Genetic analysis just completed has linked the virus to Egyptian one that was last seen in Pakistan in September 2012. How he arrived in Cairo remains unclear, but genetic evidence suggests that the virus made the long journey in the course of the past 3 months. Egypt has been polio-free since 04.
So far, no cases of polio have been found in Cairo, and there is no evidence that the virus itself has established and begun to circulate widely. But there is a real risk, said Bruce Aylward, who heads the global initiative to eradicate poliomyelitis (GPEI) of the World Health Organization (WHO) in Geneva, Switzerland.
"The last thing anyone wants is for Eqypt to reinfected," says Aylward. That is why the countries and international organizations who advise the deal positive samples as a fulfilling epidemic, "We are very, very aggressive," Aylward said.
The importation of the virus in Egypt is another setback for the global program, which was finally made significant progress over the past two years, with only three cornered polio in endemic countries. Pakistan, Afghanistan and Nigeria (India is now past 2 years without a single case of polio.) of the three, Pakistan has done particularly well in knocking out the virus, but the program has recently been disrupted by the targeted killing of nine polio workers in December and early January. These killings, widely convicted, have fueled fears that the virus will regain strength in Pakistan, then reinfect polio-free countries. "This is a positive proof of import long distance from Pakistan, and it may be more," says Aylward .
This is only the second time poliovirus from Pakistan has infected other countries neighboring Afghanistan; the first was China, where the virus Pakistan triggered an epidemic in 2011. The new import puts more pressure on Pakistan to eradicate the virus within its borders.
The wild poliovirus was detected in the untreated wastewater collected on 2 and 6 December in routine sampling in areas under Al Salam and Al Haggana in Cairo. Once they were considered positive, samples were shipped to the US Centers for Disease Control and Prevention (CDC) in Atlanta for genetic sequencing.
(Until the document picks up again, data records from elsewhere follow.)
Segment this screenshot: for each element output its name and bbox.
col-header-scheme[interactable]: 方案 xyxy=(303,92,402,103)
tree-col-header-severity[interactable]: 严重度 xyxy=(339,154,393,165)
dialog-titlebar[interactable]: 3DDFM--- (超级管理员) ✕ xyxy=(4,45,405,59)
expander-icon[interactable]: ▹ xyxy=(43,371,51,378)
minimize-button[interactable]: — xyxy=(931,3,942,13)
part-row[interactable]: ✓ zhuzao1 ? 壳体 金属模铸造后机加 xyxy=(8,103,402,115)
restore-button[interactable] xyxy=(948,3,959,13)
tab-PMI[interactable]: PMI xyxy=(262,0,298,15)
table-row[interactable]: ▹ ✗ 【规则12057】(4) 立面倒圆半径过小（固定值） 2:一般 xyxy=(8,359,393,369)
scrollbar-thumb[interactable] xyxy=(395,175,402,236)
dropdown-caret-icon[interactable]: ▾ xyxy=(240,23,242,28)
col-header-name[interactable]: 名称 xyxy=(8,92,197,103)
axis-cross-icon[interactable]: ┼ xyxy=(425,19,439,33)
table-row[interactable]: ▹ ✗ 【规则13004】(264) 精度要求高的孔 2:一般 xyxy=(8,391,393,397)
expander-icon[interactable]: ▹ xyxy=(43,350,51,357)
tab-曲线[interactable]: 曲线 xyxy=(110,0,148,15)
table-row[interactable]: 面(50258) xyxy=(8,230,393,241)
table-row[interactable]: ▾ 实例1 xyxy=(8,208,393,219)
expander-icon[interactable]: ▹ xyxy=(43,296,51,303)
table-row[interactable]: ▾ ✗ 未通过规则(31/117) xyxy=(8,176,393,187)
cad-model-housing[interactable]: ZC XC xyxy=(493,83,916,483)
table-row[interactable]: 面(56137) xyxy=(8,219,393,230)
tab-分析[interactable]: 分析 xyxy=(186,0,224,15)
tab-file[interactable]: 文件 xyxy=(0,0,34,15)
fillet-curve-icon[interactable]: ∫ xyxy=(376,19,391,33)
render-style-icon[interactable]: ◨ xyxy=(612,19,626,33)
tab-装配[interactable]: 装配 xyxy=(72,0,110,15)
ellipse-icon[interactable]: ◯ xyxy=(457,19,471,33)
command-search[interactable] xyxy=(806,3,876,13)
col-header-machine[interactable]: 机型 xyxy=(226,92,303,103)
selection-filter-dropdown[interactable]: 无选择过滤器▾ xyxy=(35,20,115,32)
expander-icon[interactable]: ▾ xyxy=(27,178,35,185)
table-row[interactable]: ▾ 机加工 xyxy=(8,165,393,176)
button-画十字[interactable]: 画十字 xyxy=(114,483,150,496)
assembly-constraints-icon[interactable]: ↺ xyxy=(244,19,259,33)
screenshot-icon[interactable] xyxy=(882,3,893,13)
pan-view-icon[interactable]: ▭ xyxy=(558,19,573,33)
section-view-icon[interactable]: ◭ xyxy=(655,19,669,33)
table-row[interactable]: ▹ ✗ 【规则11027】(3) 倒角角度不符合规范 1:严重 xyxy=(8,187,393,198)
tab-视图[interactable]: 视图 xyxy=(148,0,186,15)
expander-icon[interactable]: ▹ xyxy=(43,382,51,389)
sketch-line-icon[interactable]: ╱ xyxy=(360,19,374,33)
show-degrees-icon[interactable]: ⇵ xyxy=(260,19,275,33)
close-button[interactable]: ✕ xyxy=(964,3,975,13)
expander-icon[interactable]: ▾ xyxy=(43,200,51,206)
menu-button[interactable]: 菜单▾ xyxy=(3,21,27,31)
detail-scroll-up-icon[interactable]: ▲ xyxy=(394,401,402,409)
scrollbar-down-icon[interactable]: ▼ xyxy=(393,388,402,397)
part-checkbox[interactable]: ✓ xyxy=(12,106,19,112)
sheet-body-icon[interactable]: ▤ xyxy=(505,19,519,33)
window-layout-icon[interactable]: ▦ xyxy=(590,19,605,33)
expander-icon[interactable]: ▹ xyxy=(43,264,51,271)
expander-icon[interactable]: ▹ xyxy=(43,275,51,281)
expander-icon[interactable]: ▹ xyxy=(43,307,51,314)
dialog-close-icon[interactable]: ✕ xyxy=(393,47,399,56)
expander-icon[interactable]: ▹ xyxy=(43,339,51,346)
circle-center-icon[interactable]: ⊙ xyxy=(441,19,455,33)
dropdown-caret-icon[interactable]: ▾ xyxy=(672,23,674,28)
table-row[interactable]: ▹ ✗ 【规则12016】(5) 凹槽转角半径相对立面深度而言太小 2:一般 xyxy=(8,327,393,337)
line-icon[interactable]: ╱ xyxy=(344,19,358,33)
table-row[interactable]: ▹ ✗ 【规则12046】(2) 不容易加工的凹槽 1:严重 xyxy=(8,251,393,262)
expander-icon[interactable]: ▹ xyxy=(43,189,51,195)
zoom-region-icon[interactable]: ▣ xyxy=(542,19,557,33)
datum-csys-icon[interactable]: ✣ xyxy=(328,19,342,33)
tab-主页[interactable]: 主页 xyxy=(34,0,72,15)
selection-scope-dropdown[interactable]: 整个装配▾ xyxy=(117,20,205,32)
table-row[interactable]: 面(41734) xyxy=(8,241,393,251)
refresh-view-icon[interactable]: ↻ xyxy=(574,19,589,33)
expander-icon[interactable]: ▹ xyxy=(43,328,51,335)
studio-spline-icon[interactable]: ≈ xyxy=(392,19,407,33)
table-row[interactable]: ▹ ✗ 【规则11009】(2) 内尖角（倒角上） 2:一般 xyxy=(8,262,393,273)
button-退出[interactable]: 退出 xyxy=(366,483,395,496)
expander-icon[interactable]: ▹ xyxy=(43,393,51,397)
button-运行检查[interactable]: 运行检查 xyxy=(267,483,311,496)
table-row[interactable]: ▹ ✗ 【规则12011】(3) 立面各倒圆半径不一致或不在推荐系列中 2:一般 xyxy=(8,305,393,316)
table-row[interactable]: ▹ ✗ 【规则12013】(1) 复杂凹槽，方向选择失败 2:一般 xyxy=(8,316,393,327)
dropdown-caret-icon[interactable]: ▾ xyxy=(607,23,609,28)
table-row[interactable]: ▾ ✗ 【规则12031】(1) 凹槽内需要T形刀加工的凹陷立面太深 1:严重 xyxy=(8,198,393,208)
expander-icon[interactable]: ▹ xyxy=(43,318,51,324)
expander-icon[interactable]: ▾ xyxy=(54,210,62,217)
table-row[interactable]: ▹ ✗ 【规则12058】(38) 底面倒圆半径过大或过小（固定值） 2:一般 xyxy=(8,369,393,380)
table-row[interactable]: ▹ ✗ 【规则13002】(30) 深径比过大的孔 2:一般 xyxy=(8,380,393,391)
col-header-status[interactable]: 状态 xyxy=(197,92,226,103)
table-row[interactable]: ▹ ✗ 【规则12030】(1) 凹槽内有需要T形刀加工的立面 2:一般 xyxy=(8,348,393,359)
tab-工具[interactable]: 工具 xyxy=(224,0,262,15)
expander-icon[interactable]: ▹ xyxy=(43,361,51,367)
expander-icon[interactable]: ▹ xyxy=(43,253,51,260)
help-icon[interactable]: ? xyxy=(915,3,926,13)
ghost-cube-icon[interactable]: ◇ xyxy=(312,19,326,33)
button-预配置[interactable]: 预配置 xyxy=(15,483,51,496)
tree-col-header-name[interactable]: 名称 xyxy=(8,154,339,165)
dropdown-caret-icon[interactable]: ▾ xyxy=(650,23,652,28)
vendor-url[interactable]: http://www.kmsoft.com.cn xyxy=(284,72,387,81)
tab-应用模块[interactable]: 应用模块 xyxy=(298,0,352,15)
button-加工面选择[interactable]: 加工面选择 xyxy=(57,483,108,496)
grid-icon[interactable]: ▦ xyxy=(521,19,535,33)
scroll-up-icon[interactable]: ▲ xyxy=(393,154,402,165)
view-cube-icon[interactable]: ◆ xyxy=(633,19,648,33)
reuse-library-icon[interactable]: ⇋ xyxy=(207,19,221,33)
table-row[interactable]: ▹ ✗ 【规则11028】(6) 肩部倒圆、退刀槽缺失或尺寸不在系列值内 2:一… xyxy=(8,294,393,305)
The analysis, completed Jan. 18, showed that viruses of the two sites are closely related to each other, and both could be attributed to a virus for the last time in September in environmental samples in Sukkur in northern Sindh province in Pakistan.
The presence of the virus in untreated sewage mean a person or several people, perhaps a family conducted from Pakistan and are now excrete in their feces. No cases of polio have been found so far; in general, polio causes paralysis in about one in 100 people it infects. The two samples are from the same tributary wastewater, said Sona Bari, a WHO spokesman.
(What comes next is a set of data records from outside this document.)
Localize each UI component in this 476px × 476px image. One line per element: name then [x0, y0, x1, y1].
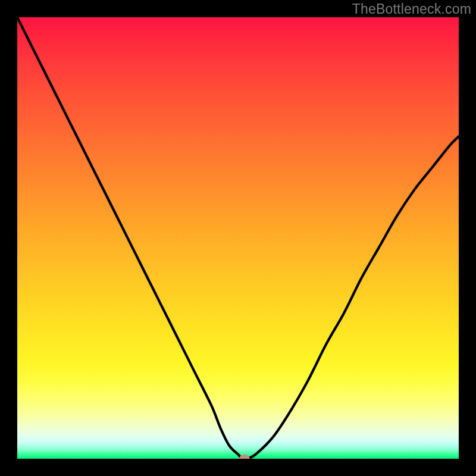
chart-frame: TheBottleneck.com	[0, 0, 476, 476]
watermark-text: TheBottleneck.com	[352, 1, 471, 17]
plot-area	[17, 17, 459, 459]
optimal-point-marker	[239, 455, 250, 459]
bottleneck-curve	[17, 17, 459, 459]
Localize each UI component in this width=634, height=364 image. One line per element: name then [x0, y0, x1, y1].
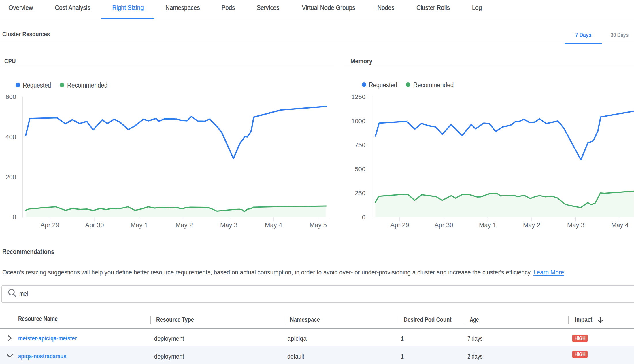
svg-text:May 2: May 2 — [176, 221, 193, 229]
svg-text:May 5: May 5 — [310, 221, 327, 229]
svg-text:400: 400 — [5, 133, 16, 141]
svg-text:May 1: May 1 — [131, 221, 148, 229]
svg-text:500: 500 — [355, 166, 365, 173]
svg-text:Apr 30: Apr 30 — [435, 221, 453, 229]
svg-text:May 4: May 4 — [611, 221, 629, 229]
svg-text:May 1: May 1 — [479, 221, 496, 229]
svg-text:1000: 1000 — [351, 117, 365, 125]
svg-text:200: 200 — [5, 173, 16, 181]
svg-text:750: 750 — [355, 141, 365, 149]
svg-text:Apr 29: Apr 29 — [390, 221, 409, 229]
svg-text:May 3: May 3 — [567, 221, 584, 229]
svg-text:May 4: May 4 — [265, 221, 282, 229]
svg-text:May 3: May 3 — [220, 221, 237, 229]
svg-text:1250: 1250 — [351, 93, 365, 101]
svg-text:0: 0 — [362, 214, 365, 221]
svg-text:250: 250 — [355, 189, 365, 197]
svg-text:Apr 29: Apr 29 — [41, 221, 59, 229]
svg-text:May 2: May 2 — [523, 221, 540, 229]
svg-text:Apr 30: Apr 30 — [85, 221, 104, 229]
svg-text:0: 0 — [13, 213, 16, 221]
svg-text:600: 600 — [5, 93, 16, 101]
Alerted Friday night (18 January), WHO, CDC, and other partners of the global initiative immediately sent teams to help the Egyptian Ministry of Health and Population to investigate and to plan a response. The intensified environmental monitoring and are actively looking for all cases of paralysis that may have been missed. Planning is underway for an emergency campaign to immunize children in both areas of Cairo, as soon as possible, to be followed by one in the Cairo metropolitan area in mid-February, then national campaigns.
Egypt had two other poliovirus importations known since 04, but neither caused disease. A key variable in determining how widely the virus spreads is the level of population immunity. The poliovirus can not take off if immunity is high and few children are sensitive, as is generally the case in Egypt. But experts are worried, Bari said, because Egypt has reduced its national immunization campaigns against polio for two to once a year during the turmoil of the revolution. And even in the best case, Aylward said, there are still children who do not receive immunization against polio, mostly in poor populations living in slums with poor sanitation.
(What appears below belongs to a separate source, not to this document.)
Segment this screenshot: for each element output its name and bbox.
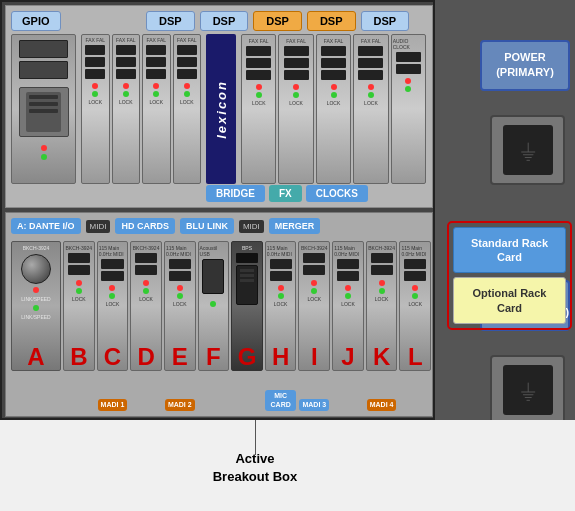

The events come in the WHO Executive Board meets week in Geneva to discuss, among other things, progress and threats to the effort to long-term polio eradication, originally scheduled for completion in 00. "first and foremost on everyone's mind is Pakistan," said Alyward. a question that he expects to be on the table is travel restrictions. the independent monitoring Board overseeing the GPEI recommended in a November 2012 report that, under the International health Regulations, the three endemic countries introduce measures to ensure that no one can leave the country without proof of vaccination against polio.
already, Shahnaz Wazir Ali, focal point of the Pakistani Prime Minister to eradicate polio, advised all the provincial and federal governments to establish permanent booths at international airports to vaccinate all children under 5 years against polio before leaving the country.